On 09/17/2013 08:55 AM, Giorgio Valoti wrote:
Hi all,
this is my first post to the list. I’ve tried to gather some info from the
documentation and googling around but I haven’t found a satisfying answer to
the following questions. Please tell me where to RTFM if some of these
questions belong to some FAQ or are off-topic.
It seems there’s no way to incrementally train the POS tagger nor to
parallelize this task. Is this correct?
If the only way to train the POS tagger is in one single shot, how can I
estimate memory requirements for the JVM? In other words, given, say, a 1GB
training corpus, is there a way to estimate how much RAM would it be needed?

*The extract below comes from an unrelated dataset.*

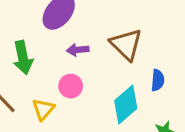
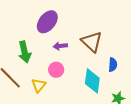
cyan diamond: (126, 104) -> (92, 81), turned -40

Finally, I have tried to use the `-ngram` switch:
opennlp POSTaggerTrainer.conllx -type maxent -ngram 3 ... <other options as usual:
-lang -model -data -encoding>
but I get this error:
Building ngram dictionary ... IO error while building NGram Dictionary: Stream
not marked
Stream not marked
java.io.IOException: Stream not marked
at java.io.BufferedReader.reset(BufferedReader.java:485)
at
opennlp.tools.util.PlainTextByLineStream.reset(PlainTextByLineStream.java:79)
at
opennlp.tools.util.FilterObjectStream.reset(FilterObjectStream.java:43)
at
opennlp.tools.util.FilterObjectStream.reset(FilterObjectStream.java:43)
at
opennlp.tools.cmdline.postag.POSTaggerTrainerTool.run(POSTaggerTrainerTool.java:80)
at opennlp.tools.cmdline.CLI.main(CLI.java:222)

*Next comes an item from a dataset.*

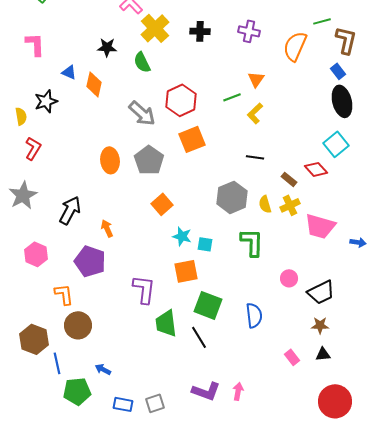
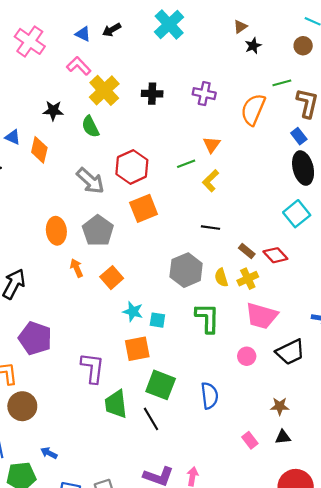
red diamond: (316, 169) -> (275, 255), moved
pink trapezoid: (320, 226) -> (262, 316), moved
orange arrow: (107, 228) -> (77, 268), moved
black trapezoid: (321, 292) -> (290, 352), moved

But I can’t find out what I’m doing wrong.
Looks like it tries to reset the stream, but that doesn't seem to work.
Do you use 1.5.3?
Please open a jira issue for this so we can fix it.

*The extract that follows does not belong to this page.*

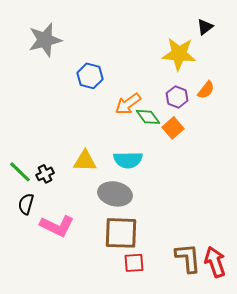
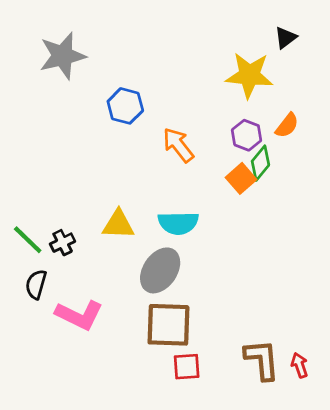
orange arrow: (128, 104) -> (178, 145), turned 88
green diamond: (148, 117) -> (260, 163), moved, turned 75
gray ellipse: (115, 194) -> (160, 270), turned -68
red arrow: (215, 262) -> (300, 365), size x0.6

Usually the pos tagger is trained without this ngram option, it is some
old left-over experiment in the code which didn't turn
out to improve things.
If you have that much data you probably want to use the Two Pass Data
Indxer, I am not sure if the pos tagger is doing that by default,
a higher cutoff might help to reduce the required memory, and otherwise
just try to give the process a couple of gigabytes of ram.
On which data set are you training? A gigabyte of training data is quite
a lot ...
HTH,
Jörn